Ayer, mientras redactaba este artículo para este importante periódico, me percaté de que era primero de diciembre; es decir, tomé conciencia de que prácticamente estamos finalizando el año 2024. "No puede ser", pensé. Apenas estoy disfrutando este periodo de tiempo, y está por acabar.
Así que no pude evitar reflexionar sobre el significado de estas fechas asociadas al duodécimo mes del año. Con diciembre se abre un periodo de reflexión y esperanza a la vez. En realidad, el tema reflexivo es un microduelo, porque se cierra una etapa y se abre otra. Lo de la esperanza depende del tono depresivo o el entusiasmo que guardemos sobre el futuro inmediato.
Representa un momento en el ciclo del tiempo donde lo viejo y lo nuevo se encuentran ligados en un instante, dando pie a un espacio para cerrar capítulos y abrir nuevos caminos, tanto en lo personal como en lo colectivo.
Tengo que ser sincero con la amable lectora y lector. Realmente, estas reflexiones que comparto tienen como base la experiencia personal y también los lugares comunes que la gente expresa como parte de esta vivencia existencial.
Hoy en día, como nonagenario que soy, celebrando al máximo la vida, los propósitos y metas para este 2025 no representan más que alegatos de la cultura del esfuerzo, que no sé si vale la pena vivirla y apegarse a ella. Sí reconozco que, en su momento, cuando era joven, mi única esperanza era el trabajo y el esfuerzo por salir adelante, por alcanzar mis metas personales y profesionales. Y de manera modesta, lo digo: sí tuve éxito en lograr la mayoría de ellas.
En su momento viví la vida de forma intensa, apegado a estos deseos de triunfo y éxito. La política fue un medio que me permitió convertir la vida en lucha, en un desafío constante y una determinación inquebrantable.
¿Valió la pena este esfuerzo continuo? Sí, porque salí de la pobreza infantil y, de manera honrada, gracias al trabajo ininterrumpido, logré un patrimonio que me permite una vida nonagenaria con la certeza de contar con los mejores servicios de salud, una alimentación saludable y una existencia sin estrés. No tengo deudas, duermo hasta que lleno, nunca ando desmañanado ni desvelado. Tengo a los figlios y a los hijos e hijas de los figlios que me visitan todos los días. Procuran no traerme problemas ni tampoco son abusivos, queriendo aprovecharse de mi pensión económica y mis rentas.
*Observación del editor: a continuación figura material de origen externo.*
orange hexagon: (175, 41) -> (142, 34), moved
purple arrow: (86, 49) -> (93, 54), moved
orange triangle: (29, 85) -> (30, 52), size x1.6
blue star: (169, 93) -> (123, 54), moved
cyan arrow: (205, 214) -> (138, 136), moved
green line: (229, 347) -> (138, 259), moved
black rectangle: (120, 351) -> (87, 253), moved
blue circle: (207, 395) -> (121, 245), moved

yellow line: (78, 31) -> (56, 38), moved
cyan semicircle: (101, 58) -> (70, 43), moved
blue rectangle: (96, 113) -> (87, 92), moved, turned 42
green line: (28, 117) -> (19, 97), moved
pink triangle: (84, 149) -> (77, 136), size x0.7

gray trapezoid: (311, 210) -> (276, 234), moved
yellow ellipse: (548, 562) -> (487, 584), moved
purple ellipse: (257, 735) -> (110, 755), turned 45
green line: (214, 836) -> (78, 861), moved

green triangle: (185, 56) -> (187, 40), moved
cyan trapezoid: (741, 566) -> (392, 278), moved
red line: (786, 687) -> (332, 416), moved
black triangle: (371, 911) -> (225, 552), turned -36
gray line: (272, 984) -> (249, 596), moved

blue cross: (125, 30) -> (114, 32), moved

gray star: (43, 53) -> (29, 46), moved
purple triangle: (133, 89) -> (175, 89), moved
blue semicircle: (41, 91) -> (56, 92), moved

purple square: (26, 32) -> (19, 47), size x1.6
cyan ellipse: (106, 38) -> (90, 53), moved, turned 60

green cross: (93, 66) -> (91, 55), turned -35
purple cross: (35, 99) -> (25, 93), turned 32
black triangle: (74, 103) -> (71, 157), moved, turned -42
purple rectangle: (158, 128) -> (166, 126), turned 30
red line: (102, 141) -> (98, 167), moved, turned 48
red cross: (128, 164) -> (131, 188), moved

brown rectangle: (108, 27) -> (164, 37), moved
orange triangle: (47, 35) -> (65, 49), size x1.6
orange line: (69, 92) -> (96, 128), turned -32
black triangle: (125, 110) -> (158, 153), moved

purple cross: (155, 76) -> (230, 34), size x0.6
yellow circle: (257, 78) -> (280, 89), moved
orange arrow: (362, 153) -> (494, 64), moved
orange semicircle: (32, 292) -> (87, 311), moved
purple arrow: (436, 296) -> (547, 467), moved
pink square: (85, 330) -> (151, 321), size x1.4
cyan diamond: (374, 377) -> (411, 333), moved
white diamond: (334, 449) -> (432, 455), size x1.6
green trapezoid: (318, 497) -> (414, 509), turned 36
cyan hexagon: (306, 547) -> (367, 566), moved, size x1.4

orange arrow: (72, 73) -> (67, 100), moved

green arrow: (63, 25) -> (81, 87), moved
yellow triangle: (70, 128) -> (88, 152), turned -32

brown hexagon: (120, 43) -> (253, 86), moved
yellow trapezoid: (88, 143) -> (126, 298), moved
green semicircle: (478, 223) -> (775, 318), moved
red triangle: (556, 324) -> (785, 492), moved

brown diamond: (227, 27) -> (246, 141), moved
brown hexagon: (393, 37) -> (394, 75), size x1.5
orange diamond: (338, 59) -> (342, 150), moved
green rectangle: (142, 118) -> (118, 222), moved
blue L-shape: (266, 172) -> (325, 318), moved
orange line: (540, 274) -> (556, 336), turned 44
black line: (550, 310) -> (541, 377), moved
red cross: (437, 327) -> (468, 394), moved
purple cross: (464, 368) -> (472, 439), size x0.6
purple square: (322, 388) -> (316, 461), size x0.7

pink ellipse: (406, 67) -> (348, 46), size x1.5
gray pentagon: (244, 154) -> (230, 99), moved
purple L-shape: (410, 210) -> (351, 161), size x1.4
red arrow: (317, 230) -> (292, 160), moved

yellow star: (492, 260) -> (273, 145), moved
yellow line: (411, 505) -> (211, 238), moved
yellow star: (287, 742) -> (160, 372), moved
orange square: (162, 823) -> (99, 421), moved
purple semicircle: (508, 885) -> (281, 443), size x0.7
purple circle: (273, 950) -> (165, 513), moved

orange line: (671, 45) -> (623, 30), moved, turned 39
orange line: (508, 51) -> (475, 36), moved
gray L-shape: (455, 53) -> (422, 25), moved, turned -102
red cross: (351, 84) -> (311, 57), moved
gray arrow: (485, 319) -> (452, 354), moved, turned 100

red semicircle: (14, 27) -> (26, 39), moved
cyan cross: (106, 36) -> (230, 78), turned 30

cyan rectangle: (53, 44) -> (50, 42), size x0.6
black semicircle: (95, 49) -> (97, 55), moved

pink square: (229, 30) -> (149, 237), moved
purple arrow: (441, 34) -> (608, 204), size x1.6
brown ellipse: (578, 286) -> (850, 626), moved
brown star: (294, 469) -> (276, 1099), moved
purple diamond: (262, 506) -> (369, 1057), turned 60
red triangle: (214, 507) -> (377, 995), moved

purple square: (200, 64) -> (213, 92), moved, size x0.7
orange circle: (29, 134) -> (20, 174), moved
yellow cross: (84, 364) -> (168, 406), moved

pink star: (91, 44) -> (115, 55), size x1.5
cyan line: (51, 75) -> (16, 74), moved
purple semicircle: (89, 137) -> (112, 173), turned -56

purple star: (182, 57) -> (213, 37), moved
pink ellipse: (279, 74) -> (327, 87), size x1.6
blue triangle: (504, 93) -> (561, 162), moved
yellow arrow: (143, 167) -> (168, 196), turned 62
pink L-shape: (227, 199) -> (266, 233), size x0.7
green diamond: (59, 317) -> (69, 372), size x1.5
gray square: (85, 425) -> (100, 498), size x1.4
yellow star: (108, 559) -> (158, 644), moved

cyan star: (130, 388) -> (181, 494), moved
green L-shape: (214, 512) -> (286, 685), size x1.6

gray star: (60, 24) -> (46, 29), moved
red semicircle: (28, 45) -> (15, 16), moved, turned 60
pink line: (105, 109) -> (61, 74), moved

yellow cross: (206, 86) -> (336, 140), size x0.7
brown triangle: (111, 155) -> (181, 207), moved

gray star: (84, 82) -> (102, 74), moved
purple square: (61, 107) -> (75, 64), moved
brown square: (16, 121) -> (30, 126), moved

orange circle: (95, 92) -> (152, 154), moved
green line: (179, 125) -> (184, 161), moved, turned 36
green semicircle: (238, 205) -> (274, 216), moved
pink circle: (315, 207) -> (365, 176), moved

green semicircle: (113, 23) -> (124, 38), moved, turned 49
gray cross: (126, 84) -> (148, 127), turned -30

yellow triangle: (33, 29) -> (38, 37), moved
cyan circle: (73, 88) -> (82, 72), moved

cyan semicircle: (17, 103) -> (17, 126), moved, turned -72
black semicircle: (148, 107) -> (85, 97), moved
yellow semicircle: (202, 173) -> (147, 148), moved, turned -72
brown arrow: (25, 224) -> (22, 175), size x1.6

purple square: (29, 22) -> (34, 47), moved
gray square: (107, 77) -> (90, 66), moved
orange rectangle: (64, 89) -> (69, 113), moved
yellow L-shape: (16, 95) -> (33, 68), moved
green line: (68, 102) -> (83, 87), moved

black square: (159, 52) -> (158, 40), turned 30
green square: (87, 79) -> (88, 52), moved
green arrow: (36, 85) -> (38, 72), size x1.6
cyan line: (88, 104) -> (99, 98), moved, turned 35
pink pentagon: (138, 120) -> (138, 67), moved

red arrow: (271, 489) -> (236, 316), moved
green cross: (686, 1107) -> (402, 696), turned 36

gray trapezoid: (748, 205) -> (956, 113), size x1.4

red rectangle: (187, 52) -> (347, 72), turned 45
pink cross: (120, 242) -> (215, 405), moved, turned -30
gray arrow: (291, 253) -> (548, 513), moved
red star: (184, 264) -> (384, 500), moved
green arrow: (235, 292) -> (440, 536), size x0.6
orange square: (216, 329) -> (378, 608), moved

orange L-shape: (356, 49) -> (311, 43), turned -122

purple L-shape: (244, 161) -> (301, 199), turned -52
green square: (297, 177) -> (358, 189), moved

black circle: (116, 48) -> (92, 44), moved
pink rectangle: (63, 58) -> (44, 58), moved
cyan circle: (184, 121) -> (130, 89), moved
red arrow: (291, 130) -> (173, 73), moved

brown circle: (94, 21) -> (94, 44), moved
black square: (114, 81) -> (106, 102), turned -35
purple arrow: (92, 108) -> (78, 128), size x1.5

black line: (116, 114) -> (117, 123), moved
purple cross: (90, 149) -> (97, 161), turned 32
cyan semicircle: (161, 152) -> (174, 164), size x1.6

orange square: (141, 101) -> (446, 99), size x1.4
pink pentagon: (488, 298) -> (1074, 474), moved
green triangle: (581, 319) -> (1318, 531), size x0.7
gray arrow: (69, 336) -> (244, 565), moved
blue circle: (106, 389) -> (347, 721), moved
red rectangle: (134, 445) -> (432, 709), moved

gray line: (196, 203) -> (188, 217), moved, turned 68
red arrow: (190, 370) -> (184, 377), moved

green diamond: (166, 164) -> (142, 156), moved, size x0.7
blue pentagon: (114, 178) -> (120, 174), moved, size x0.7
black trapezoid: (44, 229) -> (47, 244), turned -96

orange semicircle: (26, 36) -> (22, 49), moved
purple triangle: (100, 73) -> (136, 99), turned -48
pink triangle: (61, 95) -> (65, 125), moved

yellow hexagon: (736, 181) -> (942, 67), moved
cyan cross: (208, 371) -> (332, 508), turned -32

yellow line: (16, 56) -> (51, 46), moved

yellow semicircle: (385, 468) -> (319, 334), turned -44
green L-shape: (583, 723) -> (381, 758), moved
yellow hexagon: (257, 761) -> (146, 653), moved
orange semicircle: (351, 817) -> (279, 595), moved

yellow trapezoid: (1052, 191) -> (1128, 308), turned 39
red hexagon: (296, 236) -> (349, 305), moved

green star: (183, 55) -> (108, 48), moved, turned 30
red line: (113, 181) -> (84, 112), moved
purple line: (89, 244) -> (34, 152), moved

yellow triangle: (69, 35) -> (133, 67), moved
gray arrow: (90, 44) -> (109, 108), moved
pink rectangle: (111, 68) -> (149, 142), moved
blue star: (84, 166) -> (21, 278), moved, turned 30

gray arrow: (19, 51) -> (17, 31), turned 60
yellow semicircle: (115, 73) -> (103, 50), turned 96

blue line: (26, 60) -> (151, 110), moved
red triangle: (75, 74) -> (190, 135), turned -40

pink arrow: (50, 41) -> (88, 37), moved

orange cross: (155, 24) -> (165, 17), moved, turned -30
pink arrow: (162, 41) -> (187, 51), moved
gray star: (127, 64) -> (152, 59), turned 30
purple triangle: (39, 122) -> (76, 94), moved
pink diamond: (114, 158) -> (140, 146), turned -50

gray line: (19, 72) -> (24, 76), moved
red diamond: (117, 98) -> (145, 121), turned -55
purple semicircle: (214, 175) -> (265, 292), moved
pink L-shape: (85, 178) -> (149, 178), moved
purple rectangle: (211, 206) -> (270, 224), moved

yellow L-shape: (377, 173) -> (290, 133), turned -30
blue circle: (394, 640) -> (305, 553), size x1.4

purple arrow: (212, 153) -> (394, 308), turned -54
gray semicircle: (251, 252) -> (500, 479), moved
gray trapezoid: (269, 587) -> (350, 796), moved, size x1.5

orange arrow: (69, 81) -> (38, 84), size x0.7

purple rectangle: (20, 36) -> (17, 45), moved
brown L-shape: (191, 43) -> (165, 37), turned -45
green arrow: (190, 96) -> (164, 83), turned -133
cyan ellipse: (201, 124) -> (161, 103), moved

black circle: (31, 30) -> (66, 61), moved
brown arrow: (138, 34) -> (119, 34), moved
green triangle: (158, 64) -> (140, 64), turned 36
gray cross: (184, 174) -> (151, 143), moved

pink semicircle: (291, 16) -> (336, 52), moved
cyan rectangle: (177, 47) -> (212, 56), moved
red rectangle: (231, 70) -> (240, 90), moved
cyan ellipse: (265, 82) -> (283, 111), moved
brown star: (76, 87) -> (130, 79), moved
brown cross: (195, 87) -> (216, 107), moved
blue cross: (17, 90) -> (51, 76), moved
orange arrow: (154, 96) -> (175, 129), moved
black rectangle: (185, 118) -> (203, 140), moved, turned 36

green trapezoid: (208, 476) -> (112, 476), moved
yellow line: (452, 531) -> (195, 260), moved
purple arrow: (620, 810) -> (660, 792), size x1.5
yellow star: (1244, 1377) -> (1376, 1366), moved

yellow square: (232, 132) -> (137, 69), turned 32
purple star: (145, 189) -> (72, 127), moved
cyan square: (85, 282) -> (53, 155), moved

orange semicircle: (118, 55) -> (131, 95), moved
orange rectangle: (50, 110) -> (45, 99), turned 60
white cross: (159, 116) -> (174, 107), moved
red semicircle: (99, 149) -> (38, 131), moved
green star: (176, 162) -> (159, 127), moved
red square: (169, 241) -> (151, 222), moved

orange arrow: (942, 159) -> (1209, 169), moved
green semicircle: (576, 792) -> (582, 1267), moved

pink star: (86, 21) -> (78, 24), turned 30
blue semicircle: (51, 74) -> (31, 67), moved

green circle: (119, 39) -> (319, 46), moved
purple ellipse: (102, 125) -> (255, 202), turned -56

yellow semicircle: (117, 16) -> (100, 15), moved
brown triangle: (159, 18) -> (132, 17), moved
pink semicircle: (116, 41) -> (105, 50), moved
La dieta saludable que llevo sólo es de lunes a sábado; los domingos tengo la libertad de comer lo que se me antoje. Así que ayer no faltó en la mesa barbacoa de pozo cocida en penca de maguey y un menudo rojo con abundantes carnitas, cebolla picada y tortillas hechas a mano.
Ayer precisamente, mi figlia Estefanía me preguntó si era yo budista. Al parecer, percibió que mi actitud de desapego es mayor que antes. En realidad, mi alma sigue siendo marxista, leninista y gramsciana. Imposible profesar alguna religión o algo parecido. Mi desapego se debe a la fase del ciclo vital en que me encuentro, pero sigo creyendo en la lucha de clases como motor de la historia, en la conciencia colectiva más que en la individual.
Durante esa plática, me explicó la reencarnación como una inercia inevitable del alma por tener experiencias que la enriquezcan: una vida tras otra, sin parar, hasta que llega el punto en que pueda ser liberada por el nivel de conciencia espiritual que alcance.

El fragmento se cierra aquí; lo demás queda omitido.